Kani: A Lightweight and Highly Hackable Framework for Building Language Model Applications

Language model applications are becoming increasingly popular and complex, often including features like tool usage and retrieval augmentation. However, existing frameworks for such applications are often opinionated, deciding for developers how their prompts ought to be formatted and imposing limitations on customizability and reproducibility. To solve this we present Kani: a lightweight, flexible, and model-agnostic open-source framework for building language model applications. Kani helps developers implement a variety of complex features by supporting the core building blocks of chat interaction: model interfacing, chat management, and robust function calling. All Kani core functions are easily overridable and well documented to empower developers to customize functionality for their own needs. Kani thus serves as a useful tool for researchers, hobbyists, and industry professionals alike to accelerate their development while retaining interoperability and fine-grained control.


Bryan Li

University of Pennsylvania

January 29 2024

This Land is {Your, My} Land: Evaluating Geopolitical Biases in Language Models

Do the Spratly Islands belong to China, the Philippines, or Vietnam? A pretrained large language model (LLM) may answer differently if asked in the languages of each claimant country: Chinese, Tagalog, or Vietnamese.

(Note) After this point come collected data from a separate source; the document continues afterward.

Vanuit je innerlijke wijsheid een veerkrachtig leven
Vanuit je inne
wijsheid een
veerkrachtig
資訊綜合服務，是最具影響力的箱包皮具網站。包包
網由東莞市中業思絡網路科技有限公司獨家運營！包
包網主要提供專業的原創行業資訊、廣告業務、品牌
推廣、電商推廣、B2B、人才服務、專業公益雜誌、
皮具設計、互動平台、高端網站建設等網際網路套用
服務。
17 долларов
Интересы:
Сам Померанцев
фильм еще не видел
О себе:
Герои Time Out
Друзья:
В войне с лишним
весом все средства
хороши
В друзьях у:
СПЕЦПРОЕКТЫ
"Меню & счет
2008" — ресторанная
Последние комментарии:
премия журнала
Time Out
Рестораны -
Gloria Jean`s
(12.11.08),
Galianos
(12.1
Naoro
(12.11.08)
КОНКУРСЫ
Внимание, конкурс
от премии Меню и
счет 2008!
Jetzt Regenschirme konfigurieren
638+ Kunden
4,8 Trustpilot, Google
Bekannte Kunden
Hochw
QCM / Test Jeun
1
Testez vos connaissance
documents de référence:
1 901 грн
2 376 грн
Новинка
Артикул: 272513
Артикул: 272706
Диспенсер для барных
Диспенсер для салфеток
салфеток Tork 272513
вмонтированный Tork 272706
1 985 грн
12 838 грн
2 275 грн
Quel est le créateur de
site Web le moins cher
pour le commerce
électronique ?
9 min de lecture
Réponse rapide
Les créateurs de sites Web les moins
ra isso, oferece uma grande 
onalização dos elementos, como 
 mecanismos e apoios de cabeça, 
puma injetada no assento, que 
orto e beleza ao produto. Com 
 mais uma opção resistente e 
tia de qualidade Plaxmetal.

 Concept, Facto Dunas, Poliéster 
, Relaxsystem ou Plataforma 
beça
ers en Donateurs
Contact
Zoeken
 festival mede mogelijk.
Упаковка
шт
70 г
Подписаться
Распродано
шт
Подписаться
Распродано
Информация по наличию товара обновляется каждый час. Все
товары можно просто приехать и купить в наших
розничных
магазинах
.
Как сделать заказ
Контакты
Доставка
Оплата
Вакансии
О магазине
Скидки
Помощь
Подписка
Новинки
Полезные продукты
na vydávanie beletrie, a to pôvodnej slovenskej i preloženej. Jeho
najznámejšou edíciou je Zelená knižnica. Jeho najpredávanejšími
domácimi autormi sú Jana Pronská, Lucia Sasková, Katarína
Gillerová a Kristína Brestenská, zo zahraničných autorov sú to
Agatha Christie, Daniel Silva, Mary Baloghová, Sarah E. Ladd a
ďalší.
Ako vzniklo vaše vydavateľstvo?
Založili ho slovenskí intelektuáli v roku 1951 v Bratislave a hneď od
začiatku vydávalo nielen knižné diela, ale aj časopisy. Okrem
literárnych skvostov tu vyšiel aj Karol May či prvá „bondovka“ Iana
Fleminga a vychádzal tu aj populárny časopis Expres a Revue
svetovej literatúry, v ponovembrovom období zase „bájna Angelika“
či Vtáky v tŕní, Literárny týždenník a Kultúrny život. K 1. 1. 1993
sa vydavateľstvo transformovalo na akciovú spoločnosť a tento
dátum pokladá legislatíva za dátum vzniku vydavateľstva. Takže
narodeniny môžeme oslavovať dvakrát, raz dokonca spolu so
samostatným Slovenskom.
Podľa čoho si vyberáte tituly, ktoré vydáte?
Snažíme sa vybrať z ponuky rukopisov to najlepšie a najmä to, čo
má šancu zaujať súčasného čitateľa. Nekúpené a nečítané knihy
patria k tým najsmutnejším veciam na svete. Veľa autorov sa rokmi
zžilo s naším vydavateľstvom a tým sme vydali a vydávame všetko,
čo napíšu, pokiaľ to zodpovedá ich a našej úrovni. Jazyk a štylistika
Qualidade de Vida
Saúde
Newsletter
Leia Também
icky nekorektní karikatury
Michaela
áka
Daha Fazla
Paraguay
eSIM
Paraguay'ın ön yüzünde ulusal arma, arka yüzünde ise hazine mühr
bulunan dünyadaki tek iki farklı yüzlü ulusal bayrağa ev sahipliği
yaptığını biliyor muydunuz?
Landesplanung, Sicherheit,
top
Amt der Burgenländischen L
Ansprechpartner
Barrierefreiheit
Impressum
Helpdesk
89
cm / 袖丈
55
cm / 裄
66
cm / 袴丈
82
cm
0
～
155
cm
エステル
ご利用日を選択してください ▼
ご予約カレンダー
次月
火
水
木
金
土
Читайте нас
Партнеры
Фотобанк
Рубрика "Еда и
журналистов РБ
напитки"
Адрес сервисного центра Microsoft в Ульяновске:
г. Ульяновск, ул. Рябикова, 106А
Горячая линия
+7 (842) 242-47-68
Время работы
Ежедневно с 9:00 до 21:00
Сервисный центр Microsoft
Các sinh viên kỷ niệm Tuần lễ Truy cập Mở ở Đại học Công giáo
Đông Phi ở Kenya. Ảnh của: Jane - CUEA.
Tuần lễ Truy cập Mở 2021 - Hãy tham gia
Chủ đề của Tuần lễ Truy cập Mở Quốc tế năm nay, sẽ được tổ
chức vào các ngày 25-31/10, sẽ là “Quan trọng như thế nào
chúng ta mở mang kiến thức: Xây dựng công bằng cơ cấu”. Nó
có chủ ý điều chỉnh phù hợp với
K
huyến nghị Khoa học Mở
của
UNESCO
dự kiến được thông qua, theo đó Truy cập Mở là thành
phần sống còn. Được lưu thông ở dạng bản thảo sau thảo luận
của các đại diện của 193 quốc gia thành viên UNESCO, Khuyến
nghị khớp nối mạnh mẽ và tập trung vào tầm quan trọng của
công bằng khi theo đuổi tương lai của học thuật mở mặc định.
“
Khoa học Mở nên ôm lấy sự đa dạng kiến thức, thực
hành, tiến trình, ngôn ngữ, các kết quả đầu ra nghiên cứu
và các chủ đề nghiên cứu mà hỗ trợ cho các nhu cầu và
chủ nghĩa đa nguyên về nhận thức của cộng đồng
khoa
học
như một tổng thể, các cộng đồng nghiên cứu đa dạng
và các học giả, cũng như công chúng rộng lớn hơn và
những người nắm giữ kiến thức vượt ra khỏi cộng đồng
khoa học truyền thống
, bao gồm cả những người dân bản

In this paper, we show that LLMs recall certain geographical knowledge inconsistently when queried in different languages—a phenomenon we term geopolitical bias. As a targeted case study, we consider territorial disputes, an inherently controversial and multilingual task. We introduce BorderLines, a dataset of territorial disputes which covers 251 territories, each associated with a set of multiple-choice questions in the languages of each claimant country (49 languages in total). We also propose a suite of evaluation metrics to precisely quantify bias and consistency in responses across different languages. We then evaluate various multilingual LLMs on our dataset and metrics to probe their internal knowledge and use the proposed metrics to discover numerous inconsistencies in how these models respond in different languages. Finally, we explore several prompt modification strategies, aiming to either amplify or mitigate geopolitical bias, which highlights how brittle LLMs are and how they tailor their responses depending on cues from the interaction context.


Alyssa Hwang

University of Pennsylvania

January 29, 2024

Developing Grounded Intuition of Large Language Models

Large language models in the current era of natural language processing have shown unprecedented performance on increasingly complex tasks, leading to challenges in evaluating models and understanding their limits. Recent studies have turned to example-driven qualitative analysis to gain a better "intuition" of how LLMs respond to intricate, inventive requests. In this work, I propose a new methodology to systematize and substantiate this style of qualitative evaluation in techniques from the social sciences. Using GPT-Vision and scientific images as a case study, I will walk through the qualitative evaluation method, theoretical social science background, and resulting insights---intuition of the model's capabilities grounded in empirical evidence---to show how this method can be used for any generative model. I welcome feedback on adapting the preprint for a conference submission.